Zoey Van Goey were an indie pop band from Glasgow, Scotland, made up of Matt Brennan, Michael John McCarthy, Kim Moore and Adam Scott. Brennan, McCarthy and Moore, hailing from Canada, Ireland and England respectively, formed the initial trio in Glasgow in 2006, with Scott becoming a full-fledged member in 2010. The band stopped performing in 2012. 

The band's debut single, "Foxtrot Vandals," was produced by the Belle and Sebastian frontman Stuart Murdoch, and released on seven-inch vinyl in 2007. They released another single, "Sweethearts in Disguise," on seven-inch vinyl in 2008 which was produced by Paul Savage of The Delgados. 

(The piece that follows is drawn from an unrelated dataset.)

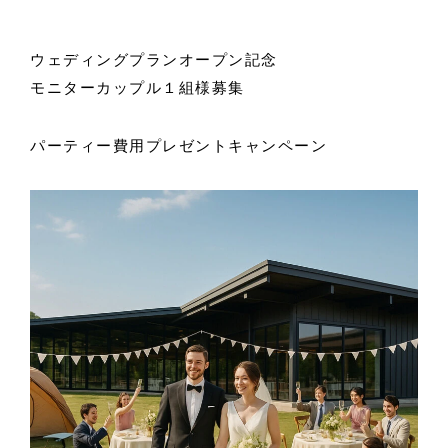
ウェディングプランオープン記念
モニターカップル１組様募集
パーティー費用プレゼントキャンペーン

Their debut album, The Cage Was Unlocked All Along, also produced by Savage, was first self-released in 2009 and then re-released by Chemikal Underground Records. Their second album, Propeller Versus Wings, was released in 2011.

Press coverage
Zoey Van Goey were received onto the Scottish music scene being described as "like the Postal Service with a sense of humour," being included in national press alongside established acts such as The Chemical Brothers.

Tours and gigs
In 2007, Glasgow-based writer Alan Bissett approached the band and Y'all is Fantasy Island suggesting they perform together. In May 2007, all three performed together in a short tour of Central Scotland. The three acts, dubbed as The Super Puny Humans also performed as a collective during the concerts. 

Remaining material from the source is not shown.